ASSIGNED TASK – From the first line of the entries down to the line with "Préférences et paramètre", write out every line exactly; that last line counts, but pictures do not.
====== DATA FOR THIS EXERCISE
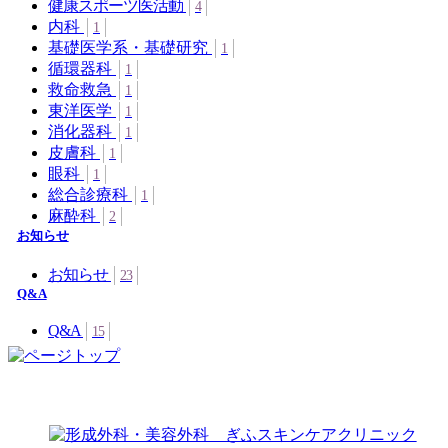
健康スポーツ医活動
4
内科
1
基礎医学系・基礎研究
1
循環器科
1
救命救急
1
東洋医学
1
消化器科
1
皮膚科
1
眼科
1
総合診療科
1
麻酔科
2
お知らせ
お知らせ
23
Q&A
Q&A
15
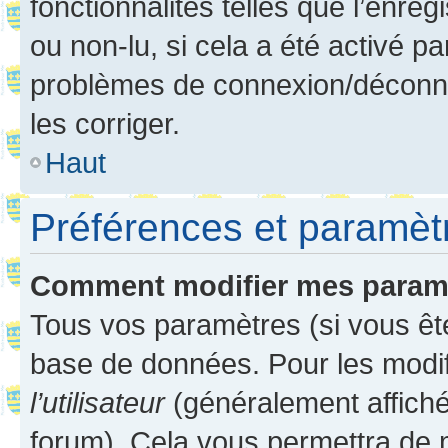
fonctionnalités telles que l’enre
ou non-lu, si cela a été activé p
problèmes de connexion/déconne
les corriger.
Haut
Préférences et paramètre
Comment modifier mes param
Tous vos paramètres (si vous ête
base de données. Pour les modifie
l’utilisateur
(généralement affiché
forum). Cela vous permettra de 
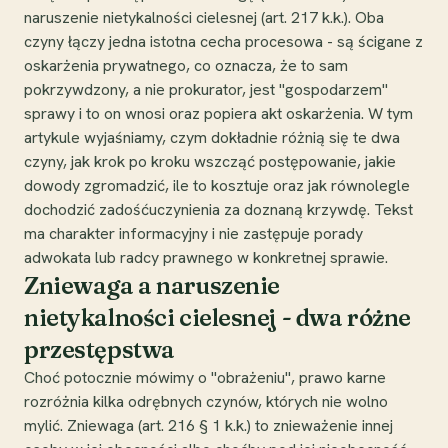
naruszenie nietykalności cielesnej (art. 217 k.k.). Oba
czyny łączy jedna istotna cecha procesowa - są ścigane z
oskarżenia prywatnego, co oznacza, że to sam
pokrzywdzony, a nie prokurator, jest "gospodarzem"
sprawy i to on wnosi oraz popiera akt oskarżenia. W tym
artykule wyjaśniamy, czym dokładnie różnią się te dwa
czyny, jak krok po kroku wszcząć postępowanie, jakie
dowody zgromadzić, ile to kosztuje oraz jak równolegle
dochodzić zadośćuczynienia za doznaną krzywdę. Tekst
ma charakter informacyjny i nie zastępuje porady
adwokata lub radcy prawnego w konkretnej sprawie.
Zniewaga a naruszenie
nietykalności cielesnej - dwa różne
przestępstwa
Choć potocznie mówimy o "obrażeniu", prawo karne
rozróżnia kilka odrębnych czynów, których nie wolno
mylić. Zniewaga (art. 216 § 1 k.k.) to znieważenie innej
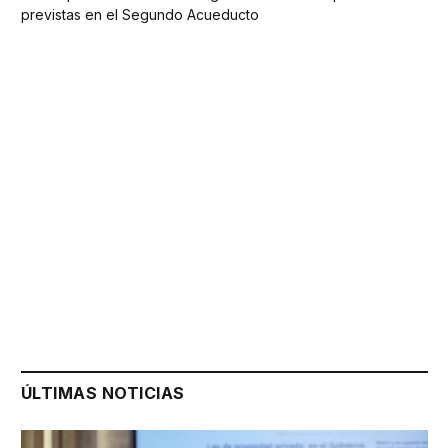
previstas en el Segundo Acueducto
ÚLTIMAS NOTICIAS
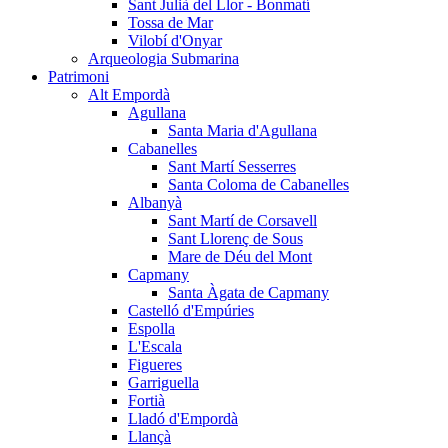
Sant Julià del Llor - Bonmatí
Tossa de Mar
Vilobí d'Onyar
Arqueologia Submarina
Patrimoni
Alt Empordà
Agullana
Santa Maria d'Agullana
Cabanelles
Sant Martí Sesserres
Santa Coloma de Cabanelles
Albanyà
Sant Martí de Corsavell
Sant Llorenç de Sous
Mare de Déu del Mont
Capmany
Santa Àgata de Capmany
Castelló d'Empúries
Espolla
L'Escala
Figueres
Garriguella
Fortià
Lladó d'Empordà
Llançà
============
RESPONSE TO THE TASK –
健康スポーツ医活動
4
内科
1
基礎医学系・基礎研究
1
循環器科
1
救命救急
1
東洋医学
1
消化器科
1
皮膚科
1
眼科
1
総合診療科
1
麻酔科
2
お知らせ
お知らせ
23
Q&A
Q&A
15
fonctionnalités telles que l’enre
ou non-lu, si cela a été activé p
problèmes de connexion/déconne
les corriger.
Haut
Préférences et paramètre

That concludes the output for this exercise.